MOLOSSIA (KRNV & -- Have you ever thought about ruling your own country? One Nevada man did and he's using a 1.3 acre lot as his creativity playground. Jen Wahl documents her travels.

In the days preparing for and leading up to my one hour journey from Reno to Molossia, a micronation near Dayton, I wondered...

Would my visit be peaceful? Would I be met with hostility? Would his excellency allow a foreigner such as myself cross the border?

Once safely inside the republic, I immediately learned spinach and onions are a few banned items. And Kelly Clarkson has a personal invite from the president himself.

President Kevin Baugh's Molossia first started as a project between two friends in the mid-1970s. Now, it's a small micronation known around the world.

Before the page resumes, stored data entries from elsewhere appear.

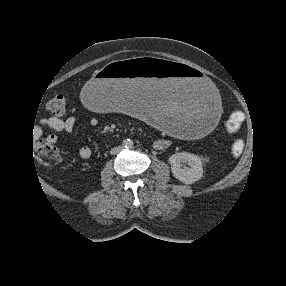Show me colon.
<instances>
[{"label": "colon", "instance_id": "colon-1", "mask_svg": "<svg viewBox=\"0 0 286 286\" xmlns=\"http://www.w3.org/2000/svg\"><path fill=\"white\" fill-rule=\"evenodd\" d=\"M66 97L62 94L56 95L47 102V109L54 115H62L66 110ZM245 120V115L242 111H234L227 123L226 132L228 135L236 134L243 122ZM244 148V144L241 140H236L231 148L234 155H239ZM34 150L37 159L44 165H50L59 159V151L56 146L49 139L40 138L35 141Z\"/></svg>", "mask_w": 286, "mask_h": 286}]
</instances>
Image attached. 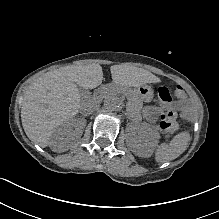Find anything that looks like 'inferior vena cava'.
I'll use <instances>...</instances> for the list:
<instances>
[{"instance_id": "1", "label": "inferior vena cava", "mask_w": 219, "mask_h": 219, "mask_svg": "<svg viewBox=\"0 0 219 219\" xmlns=\"http://www.w3.org/2000/svg\"><path fill=\"white\" fill-rule=\"evenodd\" d=\"M81 112L84 114V115H92L94 112H95V105L92 103V102H84L82 105H81Z\"/></svg>"}]
</instances>
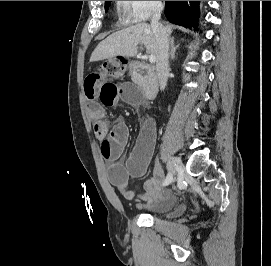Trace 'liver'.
<instances>
[{
  "label": "liver",
  "mask_w": 271,
  "mask_h": 266,
  "mask_svg": "<svg viewBox=\"0 0 271 266\" xmlns=\"http://www.w3.org/2000/svg\"><path fill=\"white\" fill-rule=\"evenodd\" d=\"M165 29L168 34L173 31L170 24H167ZM139 44L144 45L147 53L157 58L155 34L149 24L140 23L115 32L101 41L91 54L90 61L95 62L116 56L134 57L138 53Z\"/></svg>",
  "instance_id": "obj_1"
}]
</instances>
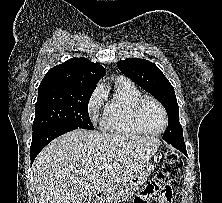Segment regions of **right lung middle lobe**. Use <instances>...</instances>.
I'll list each match as a JSON object with an SVG mask.
<instances>
[{
  "mask_svg": "<svg viewBox=\"0 0 222 203\" xmlns=\"http://www.w3.org/2000/svg\"><path fill=\"white\" fill-rule=\"evenodd\" d=\"M92 88L51 87L38 91L33 131L52 125H74L93 130L88 114Z\"/></svg>",
  "mask_w": 222,
  "mask_h": 203,
  "instance_id": "1",
  "label": "right lung middle lobe"
}]
</instances>
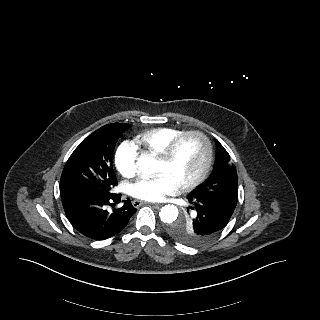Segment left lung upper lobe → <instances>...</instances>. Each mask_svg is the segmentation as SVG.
<instances>
[{
	"instance_id": "left-lung-upper-lobe-1",
	"label": "left lung upper lobe",
	"mask_w": 320,
	"mask_h": 320,
	"mask_svg": "<svg viewBox=\"0 0 320 320\" xmlns=\"http://www.w3.org/2000/svg\"><path fill=\"white\" fill-rule=\"evenodd\" d=\"M216 145V160L211 176L190 194L200 195L235 209L238 200L236 167L224 147L218 141ZM187 212L188 214L184 217L178 218L169 224V234L177 241L187 245H196L204 242L198 234L199 223L201 222L199 220L200 213L193 204L187 208Z\"/></svg>"
}]
</instances>
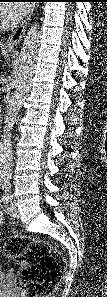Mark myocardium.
<instances>
[{
  "label": "myocardium",
  "instance_id": "obj_1",
  "mask_svg": "<svg viewBox=\"0 0 107 297\" xmlns=\"http://www.w3.org/2000/svg\"><path fill=\"white\" fill-rule=\"evenodd\" d=\"M1 25H2V27H6V26H8V24L7 23H5V22H3V21H1V23H0Z\"/></svg>",
  "mask_w": 107,
  "mask_h": 297
}]
</instances>
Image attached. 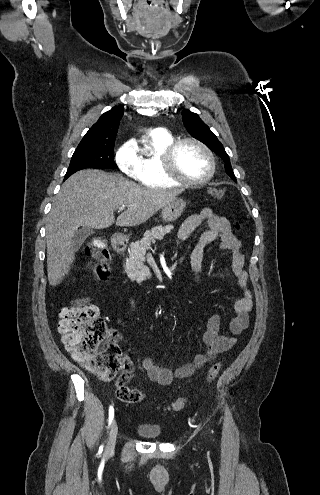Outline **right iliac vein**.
I'll use <instances>...</instances> for the list:
<instances>
[{
  "label": "right iliac vein",
  "instance_id": "obj_1",
  "mask_svg": "<svg viewBox=\"0 0 320 495\" xmlns=\"http://www.w3.org/2000/svg\"><path fill=\"white\" fill-rule=\"evenodd\" d=\"M117 433H118V427L116 421L114 420L111 426V430L105 450L107 454H110L114 451Z\"/></svg>",
  "mask_w": 320,
  "mask_h": 495
}]
</instances>
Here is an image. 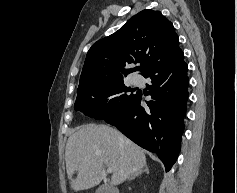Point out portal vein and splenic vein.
<instances>
[{
	"instance_id": "18ae733b",
	"label": "portal vein and splenic vein",
	"mask_w": 237,
	"mask_h": 193,
	"mask_svg": "<svg viewBox=\"0 0 237 193\" xmlns=\"http://www.w3.org/2000/svg\"><path fill=\"white\" fill-rule=\"evenodd\" d=\"M107 172H108V173H112V172H113V169H112L111 167H108V168H107Z\"/></svg>"
}]
</instances>
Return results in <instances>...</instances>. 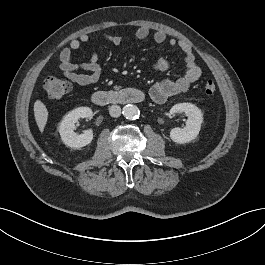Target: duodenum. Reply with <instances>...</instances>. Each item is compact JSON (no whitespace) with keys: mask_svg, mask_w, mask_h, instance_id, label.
<instances>
[{"mask_svg":"<svg viewBox=\"0 0 265 265\" xmlns=\"http://www.w3.org/2000/svg\"><path fill=\"white\" fill-rule=\"evenodd\" d=\"M144 100V94L136 88L112 91H96L92 94V102L98 106L111 104H137Z\"/></svg>","mask_w":265,"mask_h":265,"instance_id":"410a0bca","label":"duodenum"}]
</instances>
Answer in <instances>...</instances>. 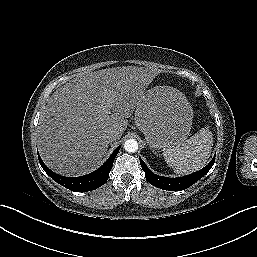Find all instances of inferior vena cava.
I'll return each mask as SVG.
<instances>
[{"label": "inferior vena cava", "instance_id": "602c4592", "mask_svg": "<svg viewBox=\"0 0 257 257\" xmlns=\"http://www.w3.org/2000/svg\"><path fill=\"white\" fill-rule=\"evenodd\" d=\"M104 137L109 141H113L117 139V134L114 131H108L104 134Z\"/></svg>", "mask_w": 257, "mask_h": 257}]
</instances>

"We obtained property here in 1998," Baugh said. "So it was just a natural thing to raise the flag and declare our own country."

Even though the nation is recognized more as a tongue-in-cheek democracy, the blue, white and green still flies proudly over the self-declared republic today.

"We have our own stamps, our own money, customs, flag, coat of arms," Baugh said. "Everything a bigger country has, we have right here in a smaller package."

It's a glimpse into a piece of President Kevin Baugh's imagination, living in the middle of Northern Nevada. While the US Government doesn't take the ruling seriously, Baugh's homeland is no joke.

"It's like this, you need to be prepared to put a lot of effort into it," he said. "A lot of time, certain amount of money and definitely a lot of blood, sweat and tears building buildings and establishing things and making it look like a real place."

A railroad winds through, alongside a space program and national monuments. The tiny nation claims victory over battles with names like Rattlesnake Rift. And his excellency can even explain the summer heat.

"The weather in Molossia is usually 70 degrees and sunny," he said. "But we're so close to the American border - all their bad weather blows in."

27 citizens, five with four-legs, occupy much of Baugh's regime.

Alexis Baugh, the president's daughter, spends time in the micronation too.

"We get to see new people almost every day," she said.

They're constituents he says are all worth fighting for.

"The war with East Germany - We are at war and probably will be at war forever with an uninhabited island off the coast of Cuba," he said. "Because there's no one to declare peace and no one to fight with, so the war goes on forever."

First Lady Adrianne Baugh stands behind the president's tough exterior.

"We hope that this could foster somebody else's creativity and imagination and to get you off the couch to do something," she said.

It's a national motto etched within every idea the fearless leader builds from the ground.

"Do something a little different with your time," he said. "Don't just be the same guy marching the same direction as everyone else, because you can do things to make a difference in the world."

So Baugh welcomes others into the hands of a new place, if you're willing to think outside the lines and pack your humor.